Collected data:
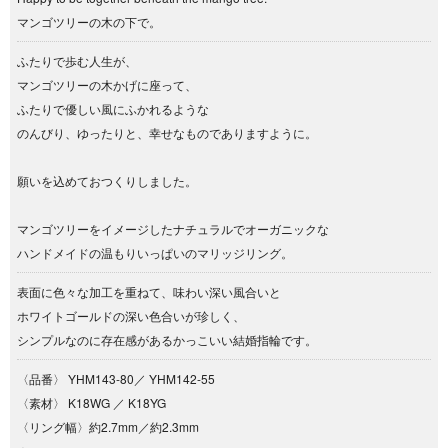
マンゴツリーの木の下で。
ふたりで歩む人生が、
マンゴツリーの木かげに座って、
ふたりで優しい風にふかれるような
のんびり、ゆったりと、幸せなものでありますように。
願いを込めておつくりしました。
マンゴツリーをイメージしたナチュラルでオーガニックな
ハンドメイドの温もりいっぱいのマリッジリング。
表面に色々な加工を重ねて、味わい深い風合いと
ホワイトゴールドの深い色合いが珍しく、
シンプルなのに存在感があるかっこいい結婚指輪です。
〈品番〉 YHM143-80／ YHM142-55
〈素材〉 K18WG ／ K18YG
〈リング幅〉約2.7mm／約2.3mm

> WHAT TO WORK ON
Write out each entry again exactly, and skip the pictures.

> EXPECTED OUTPUT
マンゴツリーの木の下で。
ふたりで歩む人生が、
マンゴツリーの木かげに座って、
ふたりで優しい風にふかれるような
のんびり、ゆったりと、幸せなものでありますように。
願いを込めておつくりしました。
マンゴツリーをイメージしたナチュラルでオーガニックな
ハンドメイドの温もりいっぱいのマリッジリング。
表面に色々な加工を重ねて、味わい深い風合いと
ホワイトゴールドの深い色合いが珍しく、
シンプルなのに存在感があるかっこいい結婚指輪です。
〈品番〉 YHM143-80／ YHM142-55
〈素材〉 K18WG ／ K18YG
〈リング幅〉約2.7mm／約2.3mm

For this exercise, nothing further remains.